Before either of them could reply, the headlights of the first cement truck cut through the dark, bouncing down the wet road toward the entrance. Its tires kicked up mist as it turned onto the gravel.

Then a radio crackled. Erik's voice broke through: "Truck 5's stuck, rear wheels lose traction at the north turn. Need chains, fast."

Mikhail's jaw tightened. He spun toward the supply shed, already moving. "Get them unstuck. Then get them moving again."

Erik's radio voice buzzed again, tinny through the storm-static. "Chain's on. Truck 5's rolling."

Mikhail didn't answer. He stood at the edge of the trench, clipboard in one hand, the other raised to shield his eyes from the rain sheeting down off the temporary floodlights. The cement churners rumbled in the distance, a procession of grimy tanks snaking down the gravel path like beasts called from a darker time. Soviet-built, diesel-hungry, and unreliable on the best of days, but tonight, they were salvation.

The first truck hissed to a halt beside the slab, back wheels spraying water. Steam rose from the exhaust pipe as the worker riding shotgun hopped out, his face half-hidden under a soaked hood.

"Where's the pour line?" the man called over the wind.

"West side trench!" Mikhail yelled back, motioning. "Start shallow, stormwater pushing in from the east wall."

Kat appeared at his shoulder, sleeves rolled up and hair plastered to her neck. "Heaters are lit. Backup pumps are running. Lars is monitoring intake, no signs of backflow."

Mikhail nodded without turning. "Good. Keep the batching steady. If the water creeps, adjust the gravel ratio. No watery ghosts in this slab."

She smirked, wiped rain from her brow. "Got it. We're running a dry mix with a slow cut for the middle trench—should hold even if the temp dips."

"Perfect."

Another truck rolled in behind the first. Then a third. The convoy was holding.

Lars jogged up, tablet shielded under his jacket. "Two more stuck on the main bypass. They're chaining now."

"We're still ahead," Mikhail muttered. "As long as nothing breaks down mid-pour, we hit the timeline."

Thunder cracked overhead, this time directly above them. A gust shoved sideways against the scaffolding, bending a loose sheet of metal into a shriek. The generator blinked, just for a second, but the floodlights held.

The first pour began. Cement surged down the chute in thick, glopping streams. Erik directed it with practiced movements, shovel in one hand, shoulder against the guide rig.

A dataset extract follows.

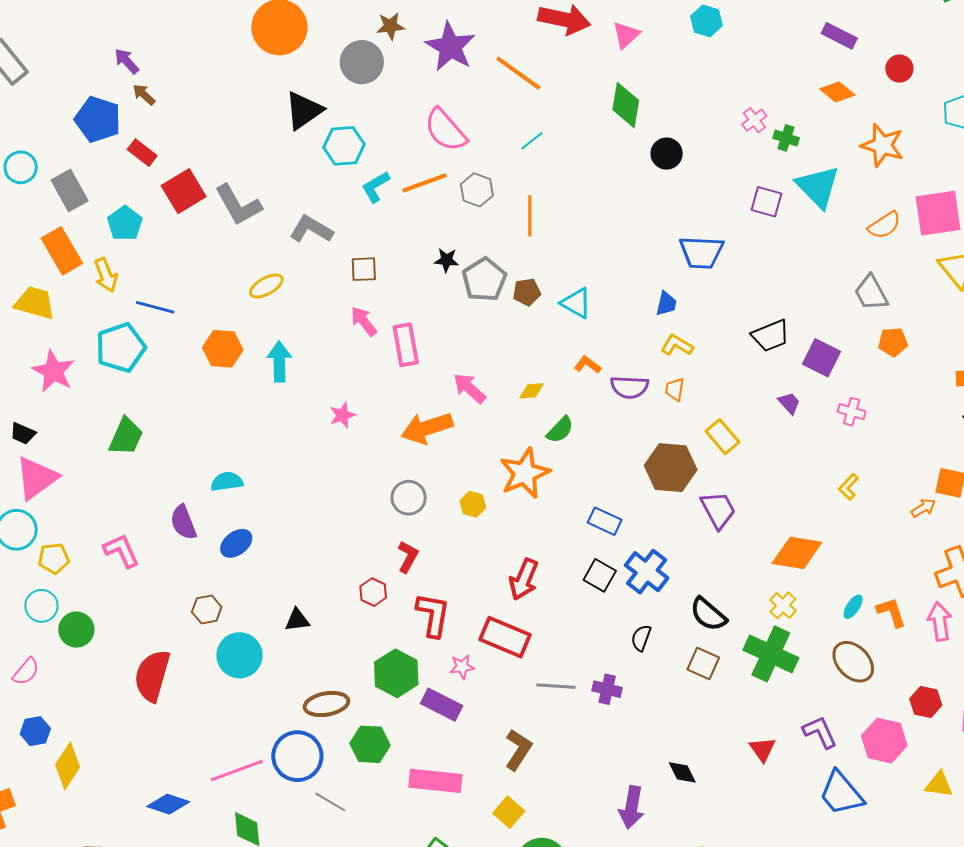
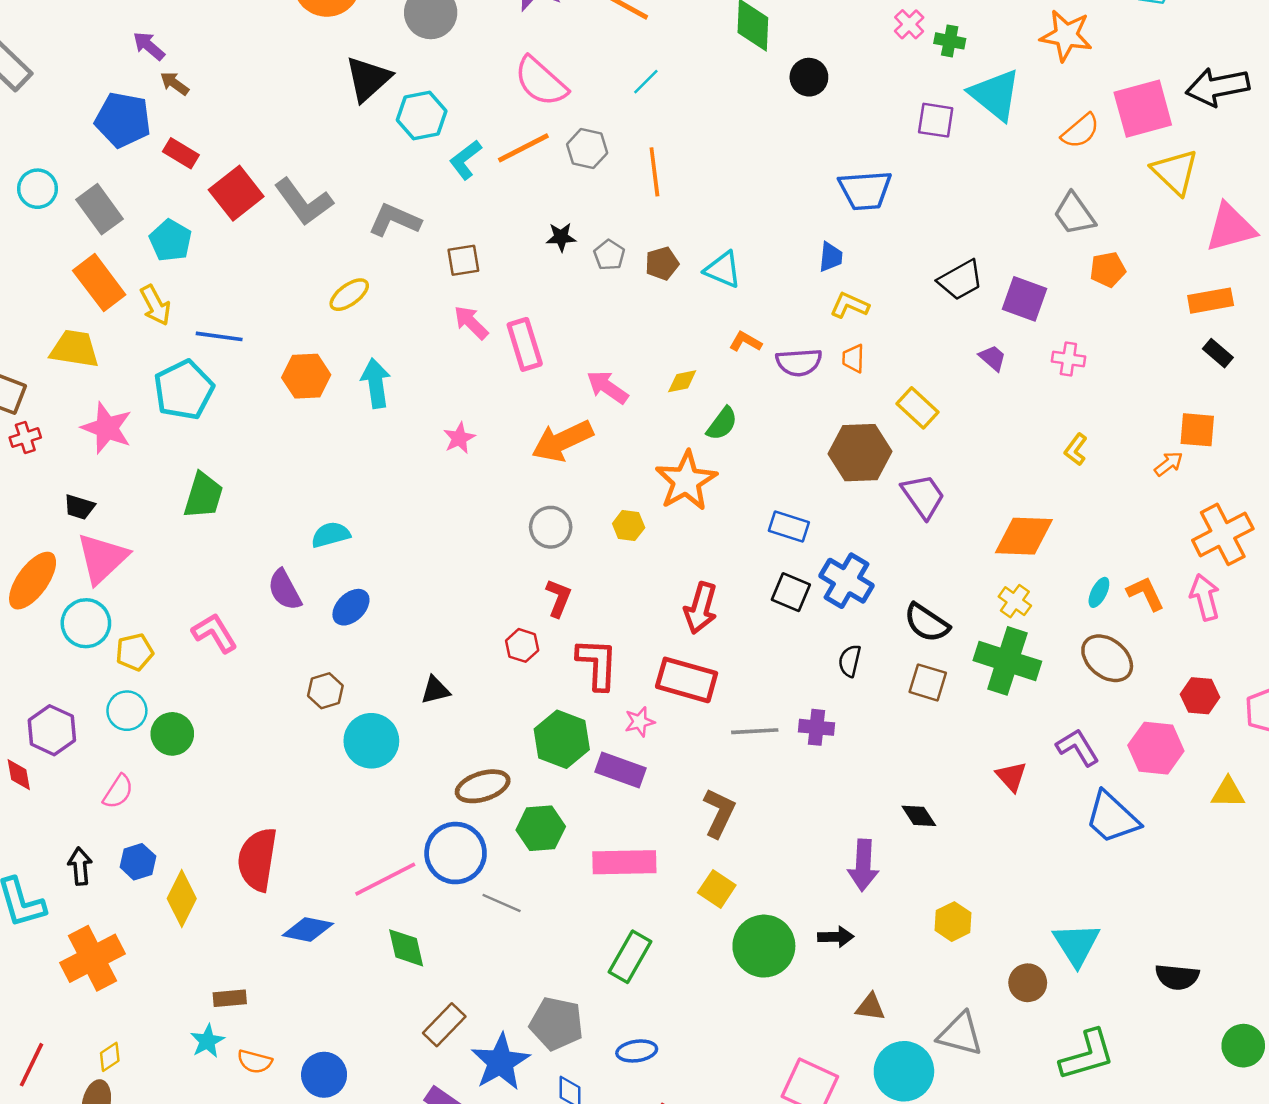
gray pentagon: (484, 280) -> (609, 255), size x0.6
red semicircle: (152, 676) -> (257, 859), moved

"Little further north!" Mikhail shouted. "Shore it against the form, don't let it creep out the base!"

He turned to Kat. "We need better drainage at the slope. If that rain gets under the rebar, we're screwed."

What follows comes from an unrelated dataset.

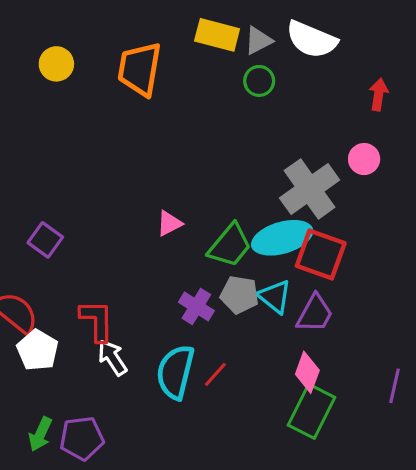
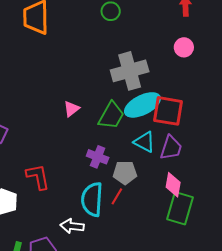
gray cross: (310, 189) -> (130, 71), moved, turned 30
gray pentagon: (239, 295) -> (125, 173), moved
white arrow: (112, 358) -> (72, 226), moved, turned -40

"I'm on it," she said, already moving.

Lars passed him the tablet. The moisture-fogged screen glowed with sensor data: trench temps, mix stability, aggregate ratio. One of the temperature readings was spiking high. Mikhail squinted.

"Too hot on mixer three," he said. "It'll flash-cure."

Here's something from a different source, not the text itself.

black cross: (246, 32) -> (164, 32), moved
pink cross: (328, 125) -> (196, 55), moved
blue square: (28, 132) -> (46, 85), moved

Lars nodded, flipped the page on his clipboard. "That's the one with the old igniter. It's not holding steady."

"Pull it from rotation. Shift the load into mixers two and four."

"We'll lose ten percent of our buffer."

"I'll take it. We can't risk setting early. Not with this wind."

As Lars relayed instructions over the walkie, another truck's horn blared once—short, sharp.

It was the signal: incoming dump. Mikhail hustled forward, water sloshing under his boots. The west trench was halfway full, the surface smooth and perfect, glinting under the halogen lights like liquid stone.

Behind him, Kat called out, "North trench flooding again, we need the south pump running now!"

"On it!" Mikhail shouted, and dashed across the site. Water, cement, diesel, pressure, it all blurred. He moved on instinct now.

Every drop mattered.

Every second counted.

And someone, somewhere in the shadows, was watching whether they could hold.